All entries below are to be reproduced precisely as they stand, without the pictures.

--- Extracted entries Enclosed Below ---

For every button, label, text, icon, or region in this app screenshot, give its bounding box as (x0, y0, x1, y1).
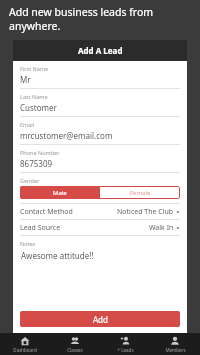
button[interactable]: Dashboard (0, 333, 50, 355)
staticText: Noticed The Club (117, 207, 174, 217)
staticText: Gender (20, 177, 40, 184)
staticText: Classes (67, 347, 83, 353)
staticText: Add new business leads from (9, 5, 154, 19)
button[interactable]: First Name (20, 61, 180, 89)
staticText: Male (53, 189, 67, 197)
button[interactable]: Classes (50, 333, 100, 355)
button[interactable]: Members (150, 333, 200, 355)
staticText: Add (93, 314, 108, 325)
button[interactable]: Contact Method (20, 204, 180, 220)
button[interactable]: + Leads (100, 333, 150, 355)
button[interactable]: Add (20, 311, 180, 327)
staticText: Walk In (149, 223, 174, 233)
button[interactable]: Last Name (20, 89, 180, 117)
button[interactable]: Male (20, 186, 100, 199)
staticText: Mr (20, 74, 31, 85)
staticText: anywhere. (9, 19, 61, 33)
staticText: Awesome attitude!! (21, 250, 94, 261)
staticText: Phone Number (20, 149, 60, 156)
staticText: Members (165, 347, 186, 353)
staticText: Add A Lead (78, 45, 123, 56)
staticText: Lead Source (20, 223, 61, 233)
staticText: Contact Method (20, 207, 73, 217)
staticText: + Leads (117, 347, 134, 353)
staticText: mrcustomer@email.com (20, 130, 113, 141)
button[interactable]: Phone Number (20, 145, 180, 173)
staticText: 8675309 (20, 158, 53, 169)
staticText: Female (130, 189, 151, 197)
staticText: Customer (20, 102, 57, 113)
staticText: Notes (20, 240, 36, 247)
button[interactable]: Email (20, 117, 180, 145)
button[interactable]: Female (100, 186, 180, 199)
staticText: Email (20, 121, 35, 128)
button[interactable]: Notes (20, 236, 180, 261)
staticText: Dashboard (13, 347, 37, 353)
staticText: First Name (20, 65, 49, 72)
button[interactable]: Lead Source (20, 220, 180, 236)
staticText: Last Name (20, 93, 48, 100)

--- End of Enclosed Extracted entries ---

**Your solution:**
For every button, label, text, icon, or region in this app screenshot, give its bounding box as (x0, y0, x1, y1).
button[interactable]: Dashboard (0, 333, 50, 355)
staticText: Noticed The Club (117, 207, 174, 217)
staticText: Gender (20, 177, 40, 184)
staticText: Classes (67, 347, 83, 353)
staticText: Add new business leads from (9, 5, 154, 19)
button[interactable]: First Name (20, 61, 180, 89)
staticText: Male (53, 189, 67, 197)
button[interactable]: Classes (50, 333, 100, 355)
button[interactable]: Members (150, 333, 200, 355)
staticText: Add (93, 314, 108, 325)
button[interactable]: Contact Method (20, 204, 180, 220)
button[interactable]: + Leads (100, 333, 150, 355)
button[interactable]: Add (20, 311, 180, 327)
staticText: Walk In (149, 223, 174, 233)
button[interactable]: Last Name (20, 89, 180, 117)
button[interactable]: Male (20, 186, 100, 199)
staticText: Mr (20, 74, 31, 85)
staticText: anywhere. (9, 19, 61, 33)
staticText: Awesome attitude!! (21, 250, 94, 261)
staticText: Phone Number (20, 149, 60, 156)
staticText: Members (165, 347, 186, 353)
staticText: Add A Lead (78, 45, 123, 56)
staticText: Lead Source (20, 223, 61, 233)
staticText: Contact Method (20, 207, 73, 217)
staticText: + Leads (117, 347, 134, 353)
staticText: mrcustomer@email.com (20, 130, 113, 141)
button[interactable]: Phone Number (20, 145, 180, 173)
staticText: 8675309 (20, 158, 53, 169)
staticText: Female (130, 189, 151, 197)
staticText: Customer (20, 102, 57, 113)
staticText: Notes (20, 240, 36, 247)
button[interactable]: Email (20, 117, 180, 145)
button[interactable]: Female (100, 186, 180, 199)
staticText: Email (20, 121, 35, 128)
button[interactable]: Notes (20, 236, 180, 261)
staticText: Dashboard (13, 347, 37, 353)
staticText: First Name (20, 65, 49, 72)
button[interactable]: Lead Source (20, 220, 180, 236)
staticText: Last Name (20, 93, 48, 100)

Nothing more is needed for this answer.